*PROBLEM TO WORK ON:*
In the records below, repeat exactly the lines between the line holding "Wetter (53, 13)" and the line holding "Sitemap (392, 2497)", inclusive, and drop the pictures.

*** DATASET CONTENT

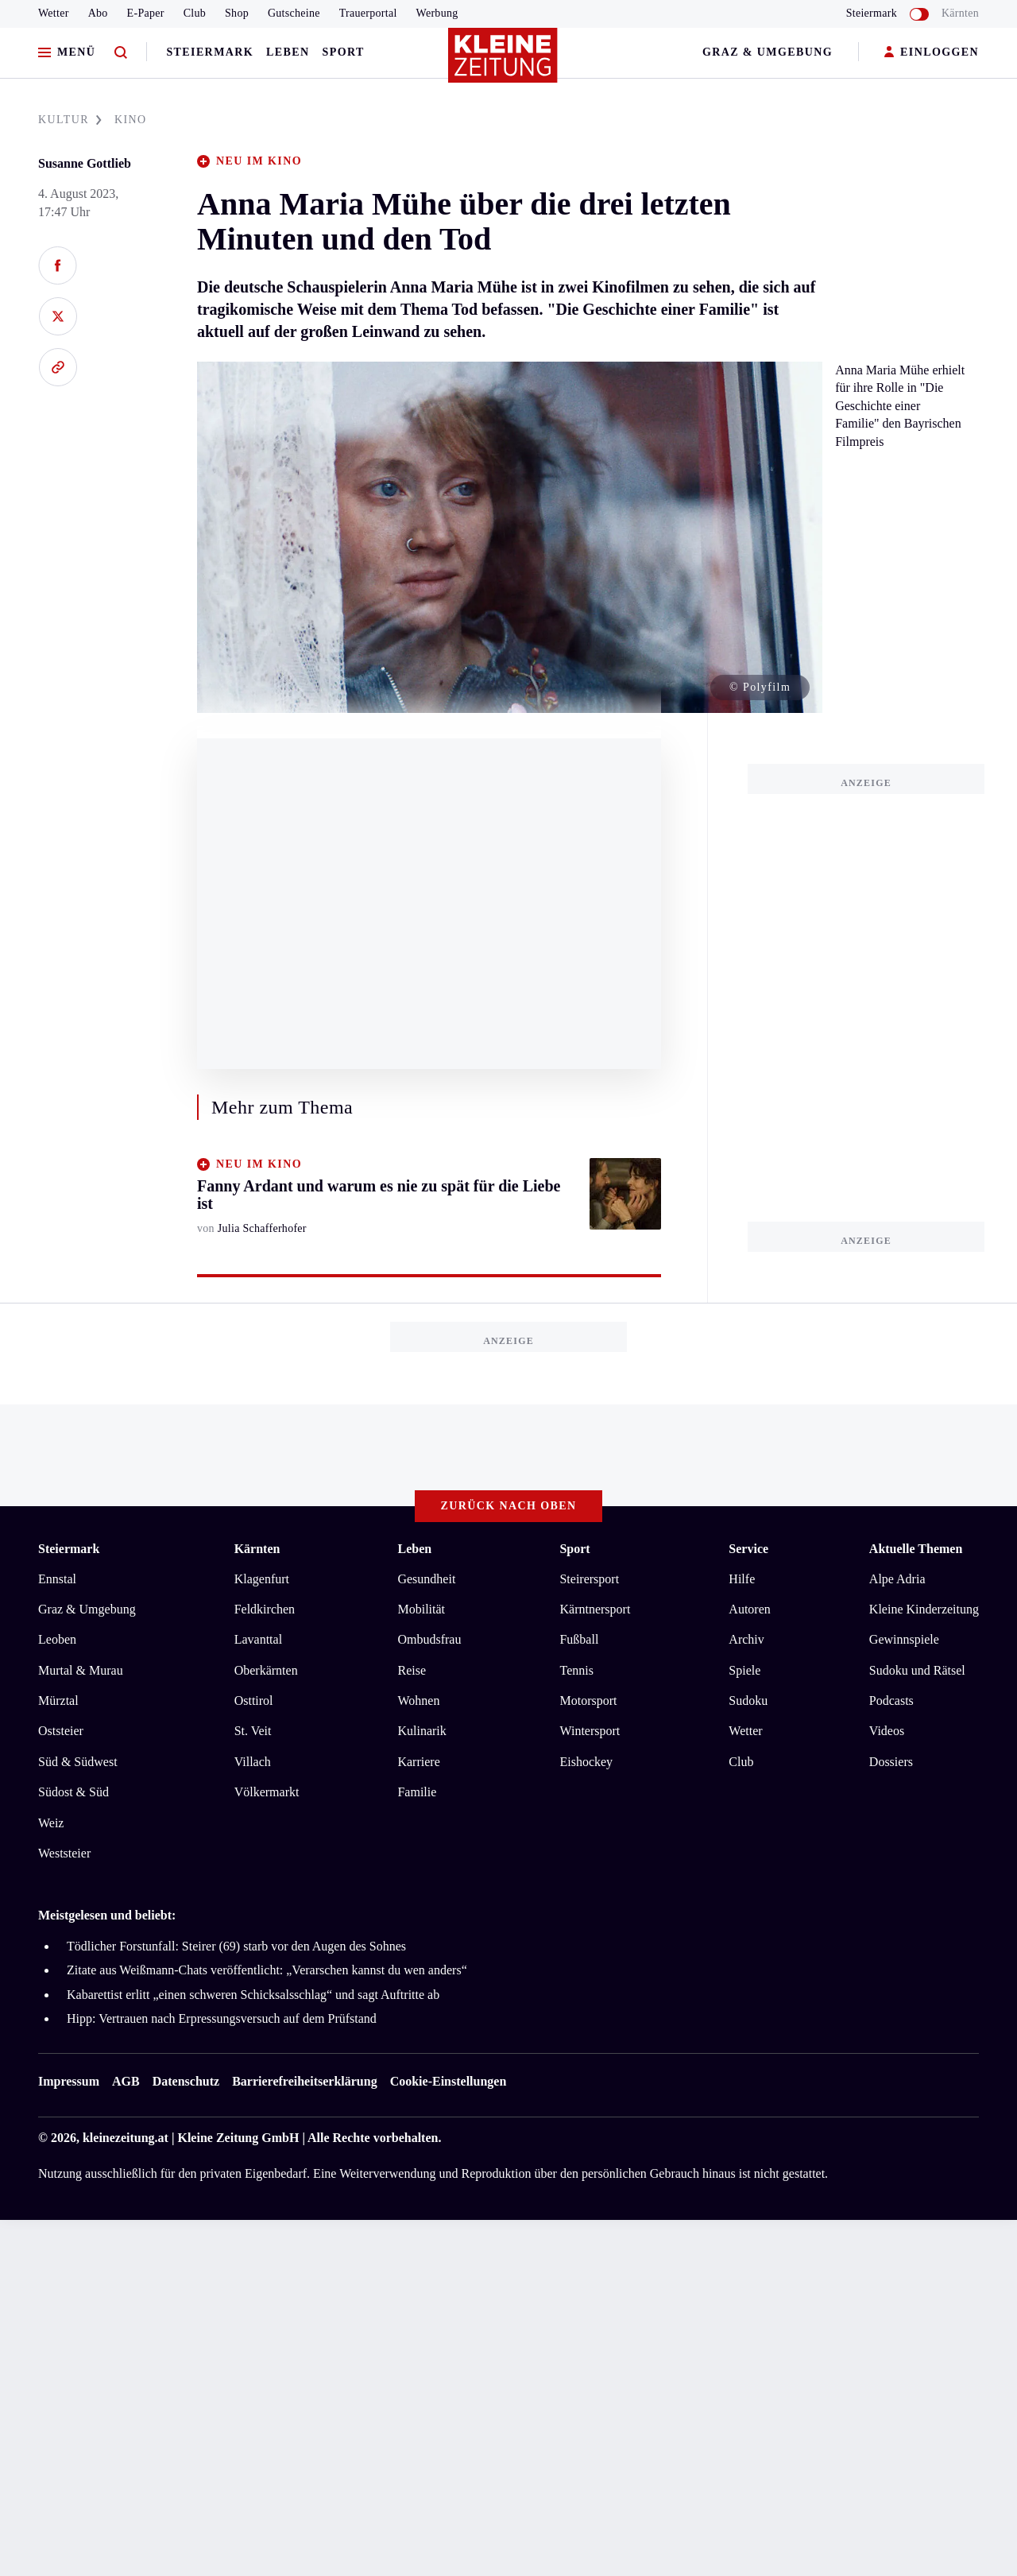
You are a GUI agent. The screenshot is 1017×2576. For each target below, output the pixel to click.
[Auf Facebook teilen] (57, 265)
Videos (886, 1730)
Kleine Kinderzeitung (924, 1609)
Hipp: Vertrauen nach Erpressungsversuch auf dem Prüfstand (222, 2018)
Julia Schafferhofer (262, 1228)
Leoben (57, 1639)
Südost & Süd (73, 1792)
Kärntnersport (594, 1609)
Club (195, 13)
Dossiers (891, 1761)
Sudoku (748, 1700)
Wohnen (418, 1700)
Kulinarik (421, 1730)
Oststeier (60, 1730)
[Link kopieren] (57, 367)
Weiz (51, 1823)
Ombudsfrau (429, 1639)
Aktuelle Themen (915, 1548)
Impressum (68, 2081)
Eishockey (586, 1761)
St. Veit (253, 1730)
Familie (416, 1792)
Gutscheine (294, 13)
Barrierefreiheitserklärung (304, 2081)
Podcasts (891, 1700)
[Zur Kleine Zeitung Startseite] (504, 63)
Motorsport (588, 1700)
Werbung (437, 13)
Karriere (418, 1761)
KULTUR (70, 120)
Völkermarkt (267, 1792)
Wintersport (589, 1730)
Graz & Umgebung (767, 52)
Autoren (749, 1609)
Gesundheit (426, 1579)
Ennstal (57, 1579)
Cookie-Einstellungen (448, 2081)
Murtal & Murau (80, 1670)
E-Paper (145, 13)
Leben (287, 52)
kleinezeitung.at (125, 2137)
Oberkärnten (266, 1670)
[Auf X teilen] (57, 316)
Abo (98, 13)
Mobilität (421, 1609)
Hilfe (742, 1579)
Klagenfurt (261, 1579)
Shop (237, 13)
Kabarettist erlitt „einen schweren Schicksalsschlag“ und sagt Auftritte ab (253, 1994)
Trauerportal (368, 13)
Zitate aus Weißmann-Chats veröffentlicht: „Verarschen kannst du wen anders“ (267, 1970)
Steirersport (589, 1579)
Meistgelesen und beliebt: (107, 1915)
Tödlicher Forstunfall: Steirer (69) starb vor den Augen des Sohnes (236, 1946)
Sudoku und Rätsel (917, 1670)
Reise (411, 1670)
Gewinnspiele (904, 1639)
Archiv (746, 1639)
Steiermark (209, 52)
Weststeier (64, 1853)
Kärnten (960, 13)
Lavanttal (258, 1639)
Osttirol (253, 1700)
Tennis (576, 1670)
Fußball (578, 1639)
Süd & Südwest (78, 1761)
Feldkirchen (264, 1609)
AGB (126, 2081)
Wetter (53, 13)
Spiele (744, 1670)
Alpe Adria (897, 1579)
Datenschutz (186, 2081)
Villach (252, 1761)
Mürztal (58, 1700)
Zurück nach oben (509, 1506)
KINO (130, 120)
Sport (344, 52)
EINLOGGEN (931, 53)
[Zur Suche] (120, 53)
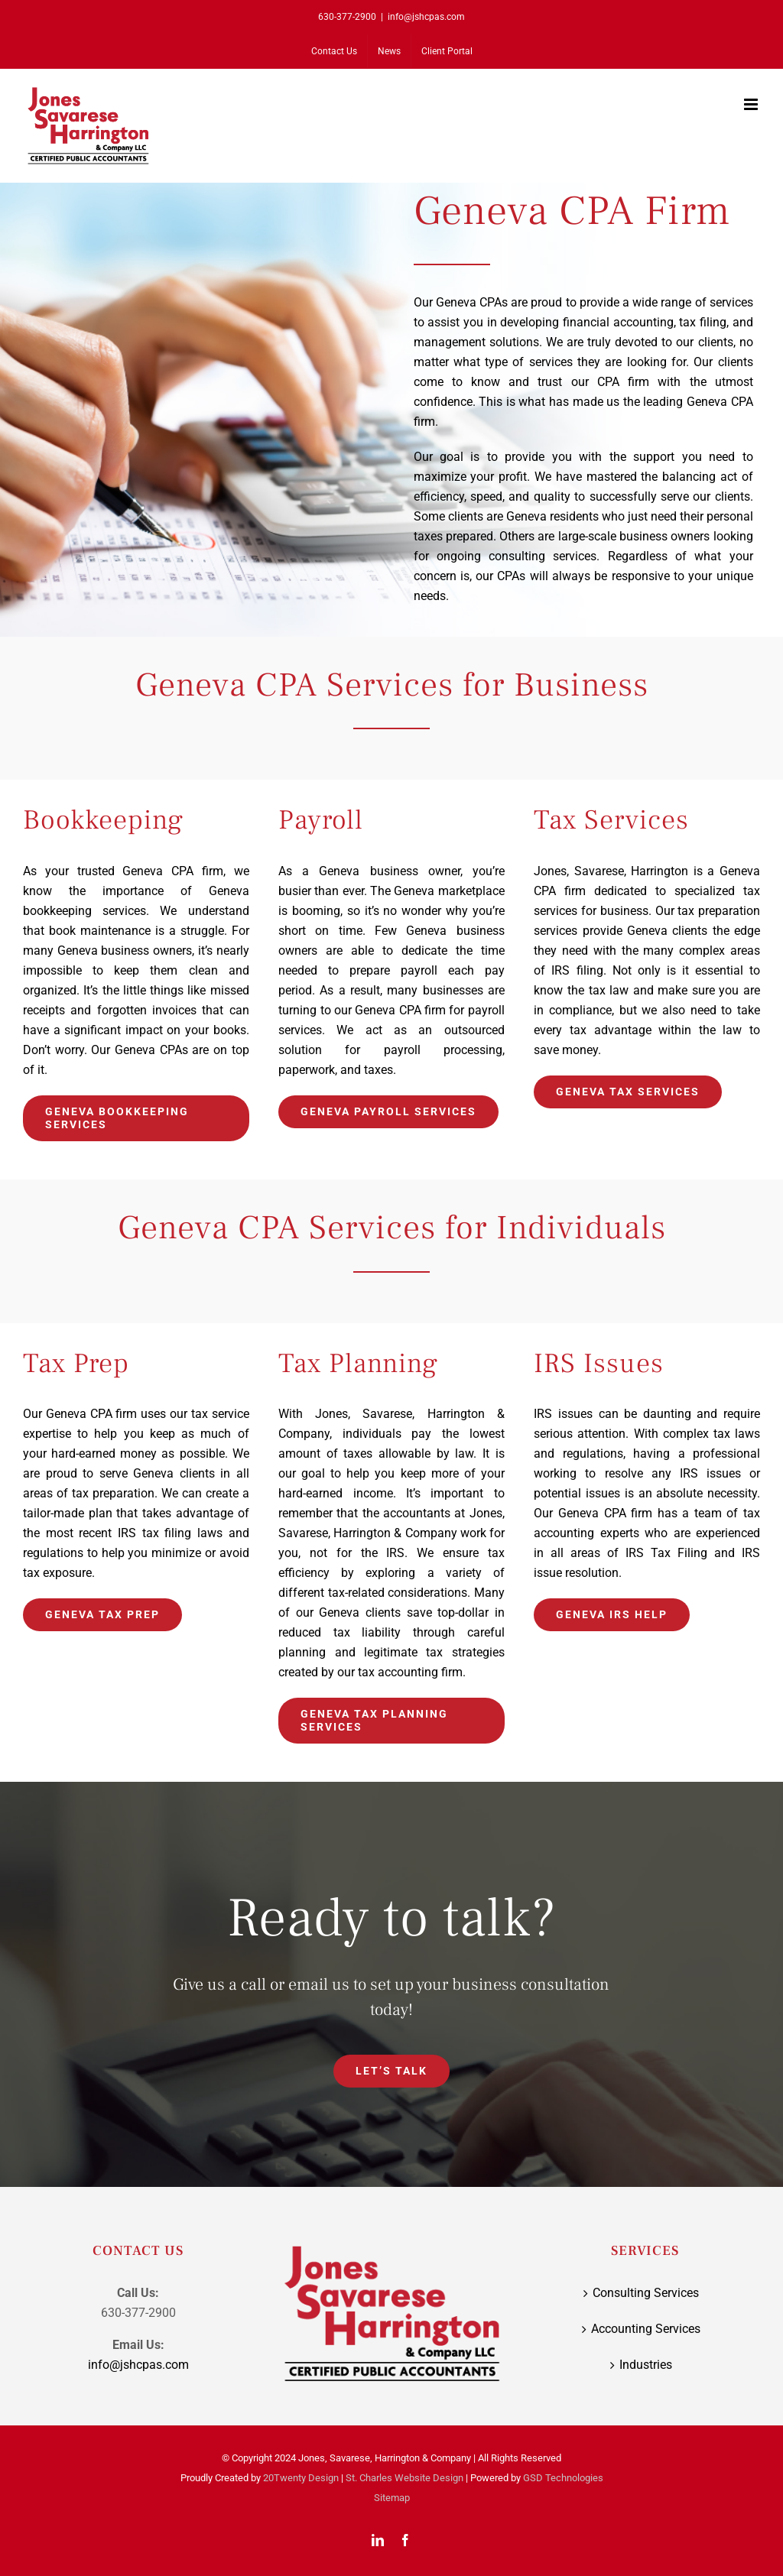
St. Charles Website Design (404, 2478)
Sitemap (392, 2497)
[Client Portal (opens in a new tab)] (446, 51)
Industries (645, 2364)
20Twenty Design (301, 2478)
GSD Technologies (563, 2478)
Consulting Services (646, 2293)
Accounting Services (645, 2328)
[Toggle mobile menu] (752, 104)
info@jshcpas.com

******

*RESPONSE TO THE EXERCISE:*
Wetter (53, 13)
Spiele (744, 1670)
Alpe Adria (897, 1579)
Datenschutz (186, 2081)
Villach (252, 1761)
Mürztal (58, 1700)
Zurück nach oben (509, 1506)
KINO (130, 120)
Sport (344, 52)
EINLOGGEN (931, 53)
[Zur Suche] (120, 53)
St. Charles Website Design (404, 2478)
Sitemap (392, 2497)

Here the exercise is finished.